Many of the Toronto Harbour boat cruises drop off passengers at Centre Island and the passengers catch a later boat to complete the cruise. If you haven't another day to come back to the islands, this is a great stopover to make.
One of the neatest things about being on a Toronto harbour cruise is that the planes going in to the island airport skim right overhead, like this one. It makes you want to take off your hat, just in case the pilot misjudged his approach for landing.
The Toronto Islands are also home to a number of sailing schools.
There are a number of yacht clubs on the islands, some very exclusive and a marina for more regular boat owners. The yacht clubs have their own sailing schools but you have to be a member to sign up, which can be an expensive way to learn. However, there's a public sailing school on Centre Island where you can learn to sail without having to mortgage your house or your first-born.

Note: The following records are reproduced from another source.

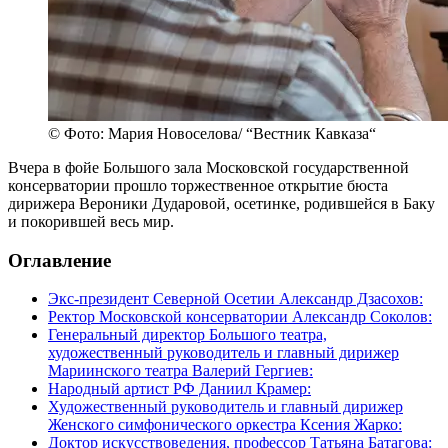
© Фото: Мария Новоселова/ “Вестник Кавказа“
Вчера в фойе Большого зала Московской государственной
консерватории прошло торжественное открытие бюста
дирижера Вероники Дударовой, осетинке, родившейся в Баку
и покорившей весь мир.
Оглавление
Экс-президент Северной Осетии Александр Дзасохов:
Ректор Московской консерватории Александр Соколов:
Генеральный директор Большого театра,
художественный руководитель и главный дирижер
Мариинского театра Валерий Гергиев:
Народный артист РФ Даниил Крамер:
Художественный руководитель и главный дирижер
Женского симфонического оркестра Ксения Жарко:
Доктор искусствоведения, профессор Татьяна Батагова:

If you have another day, take a ferry from the waterfront out to the islands and spend the day. The photo shows one of Toronto's vintage ferries, the Trillium (Ontario's Provincial flower), which is one of the earliest ferries and the last working steam-powered ferry in the fleet.
The Trillium is over 100 years old, having entered service in 1910.
You'll find the Toronto harbour cruise ticket offices down at the foot of Yonge Street and York Street, Pier 6 as shown in this photo. Cruises vary in price, schedule and itinerary so shop around. Here are links to some of the companies who run them, Harbour Cruises, Mariposa Cruises, and Boat Cruises.
Most start around C$25 for the shorter cruises and go up from there depending on the time and features, such as dinner cruises etc.